WORK INSTRUCTIONS: What lines in the records below contain the string "self"? Copy every one.

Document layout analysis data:
_ _ _ _ _ _ _

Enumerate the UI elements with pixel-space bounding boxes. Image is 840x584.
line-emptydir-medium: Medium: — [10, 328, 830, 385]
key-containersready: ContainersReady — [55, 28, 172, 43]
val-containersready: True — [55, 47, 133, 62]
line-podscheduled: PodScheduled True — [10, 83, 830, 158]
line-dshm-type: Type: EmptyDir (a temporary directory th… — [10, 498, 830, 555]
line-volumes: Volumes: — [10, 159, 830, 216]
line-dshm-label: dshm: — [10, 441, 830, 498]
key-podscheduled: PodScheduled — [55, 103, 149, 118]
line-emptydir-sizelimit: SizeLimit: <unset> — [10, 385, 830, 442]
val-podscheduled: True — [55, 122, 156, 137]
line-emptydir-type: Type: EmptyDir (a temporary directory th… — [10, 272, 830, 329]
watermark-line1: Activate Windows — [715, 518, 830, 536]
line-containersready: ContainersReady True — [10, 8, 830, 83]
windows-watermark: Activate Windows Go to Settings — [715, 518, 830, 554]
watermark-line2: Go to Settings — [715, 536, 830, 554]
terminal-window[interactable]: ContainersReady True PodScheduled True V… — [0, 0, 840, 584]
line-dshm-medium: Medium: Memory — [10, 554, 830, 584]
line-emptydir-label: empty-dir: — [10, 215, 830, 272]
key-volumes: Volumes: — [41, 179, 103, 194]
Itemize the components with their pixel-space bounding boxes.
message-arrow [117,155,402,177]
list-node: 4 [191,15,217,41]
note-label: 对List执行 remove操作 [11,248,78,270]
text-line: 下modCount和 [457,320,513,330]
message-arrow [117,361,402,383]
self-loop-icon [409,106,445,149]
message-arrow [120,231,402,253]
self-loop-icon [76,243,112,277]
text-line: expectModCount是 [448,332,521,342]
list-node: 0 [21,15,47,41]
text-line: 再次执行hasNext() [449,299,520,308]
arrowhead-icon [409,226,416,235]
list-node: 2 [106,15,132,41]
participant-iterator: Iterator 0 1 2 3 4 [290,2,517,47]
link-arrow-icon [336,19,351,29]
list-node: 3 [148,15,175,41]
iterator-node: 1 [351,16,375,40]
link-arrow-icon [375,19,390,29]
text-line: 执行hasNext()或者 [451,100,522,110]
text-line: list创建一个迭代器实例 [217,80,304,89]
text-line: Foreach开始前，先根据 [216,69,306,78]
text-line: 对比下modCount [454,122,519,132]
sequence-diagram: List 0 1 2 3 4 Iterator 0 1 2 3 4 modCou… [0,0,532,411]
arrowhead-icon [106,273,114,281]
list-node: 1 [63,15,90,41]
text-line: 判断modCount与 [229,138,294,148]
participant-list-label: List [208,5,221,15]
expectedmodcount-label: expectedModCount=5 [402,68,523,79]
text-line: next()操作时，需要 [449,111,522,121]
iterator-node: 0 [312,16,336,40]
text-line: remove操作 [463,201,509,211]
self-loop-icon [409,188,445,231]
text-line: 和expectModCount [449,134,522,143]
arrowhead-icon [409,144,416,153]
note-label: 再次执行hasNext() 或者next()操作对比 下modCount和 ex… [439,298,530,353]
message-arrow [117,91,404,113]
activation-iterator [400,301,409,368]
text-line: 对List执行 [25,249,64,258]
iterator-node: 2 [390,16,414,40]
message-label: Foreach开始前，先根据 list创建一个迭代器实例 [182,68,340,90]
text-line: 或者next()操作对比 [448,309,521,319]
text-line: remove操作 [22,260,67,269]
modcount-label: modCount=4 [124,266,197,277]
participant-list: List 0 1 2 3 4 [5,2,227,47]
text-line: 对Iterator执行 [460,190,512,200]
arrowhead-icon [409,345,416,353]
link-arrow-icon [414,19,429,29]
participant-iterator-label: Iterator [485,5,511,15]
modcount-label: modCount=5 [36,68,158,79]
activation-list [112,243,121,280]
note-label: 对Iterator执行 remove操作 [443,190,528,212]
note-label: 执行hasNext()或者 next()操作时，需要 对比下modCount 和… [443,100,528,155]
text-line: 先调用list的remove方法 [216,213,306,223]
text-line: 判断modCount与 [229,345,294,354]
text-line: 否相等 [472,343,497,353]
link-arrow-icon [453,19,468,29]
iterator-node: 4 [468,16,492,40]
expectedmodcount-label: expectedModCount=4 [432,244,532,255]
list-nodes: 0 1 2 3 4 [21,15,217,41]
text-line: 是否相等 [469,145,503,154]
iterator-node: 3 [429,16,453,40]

_ _ _ _ _ _ _

TASK OUTPUT:
self-loop-icon [409,106,445,149]
self-loop-icon [76,243,112,277]
self-loop-icon [409,188,445,231]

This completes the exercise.